DSME relied heavily on an unreported decision of Jackson J. in Surefire Systems Ltd v Guardian ECL Ltd [2005] EWHC 1860 (TCC), noted in the textbooks. In that case, Jackson J. baldly stated; “In my view, the arbitrator’s clarification issued on 2nd May 2005 constitutes “an arbitral process of … review” for the purposes of section 70(3) of the Act”.

Bryan J rejected DSME’s argument for three reasons.

(1) First, on the plain meaning of the statutory language.

The construction was contrary to the plain and ordinary meaning of the term “appeal or review” as used in section 70(3) which had to be viewed in the light of s.70(2). Section 70(2) requires an applicant seeking to challenge any award to have first exhausted, as a pre-requisite to the right of challenge, all routes of recourse to the arbitral process. It distinguishes in this context between “any available arbitral process of appeal or review” (s.70(2)(a)) and “any available recourse under section 57” (s.70(2)(b)). The Judge held that this was “a clear, and indisputable, distinction” [52]. He considered that the “ordinary and natural meaning” of the reference to “appeal or review”, in the context of a statutory provision that draws a delineation between an appeal or review and a correction, “is that it is a reference to a process by which an award is subject to an appeal or review by another arbitral body”.

(2) Secondly, on the better view of previous decisions

The Judge regarded this as being as the settled approach which had been taken in the previous cases (Price v Carter[2010] EWHC 1451 (TCC); K v S [2015] EWHC 1945 (Comm) and Essar Oilfields Services Ltd v Norscot Rig Management Pvt Ltd [2016] EWHC 2361 (Comm) as well as the commentaries. He regarded the view of Jackson J. in Surefire as wrong. [53]

(3) Thirdly, as contrary to the founding principles of the 1996 Act.

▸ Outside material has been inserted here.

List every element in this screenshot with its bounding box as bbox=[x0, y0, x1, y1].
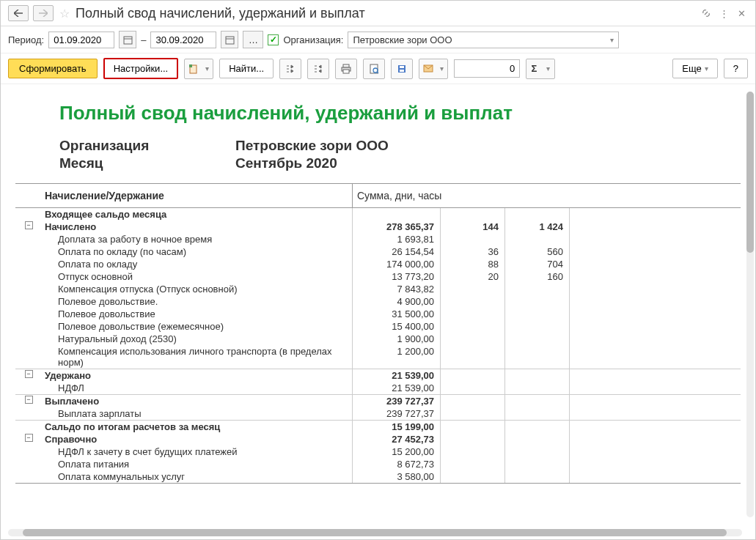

The Judge held the questions of construction of the Act before him had to be approached in the light of the guiding principles in s.1(1)(a) of the Arbitration Act. One of these is that “the object of arbitration is to obtain the fair resolution of disputes by an impartial tribunal without unnecessary delay or expense”.

“The principles of speed and finality of arbitration are of great importance. These would be undermined if the effect of making any application for a correction is that time for appealing runs from the date the appellant is notified of the outcome of that request. This is not simply a “concern” (nor is it one that has been over-stated as alleged by DSME) rather it is contrary to the whole ethos of the Act. It would be open to parties who have freely agreed to arbitrate their disputes to frustrate and delay that agreed mechanism of dispute resolution by relying upon completely irrelevant minor clerical errors. This cannot have been the intention of Parliament …” [55].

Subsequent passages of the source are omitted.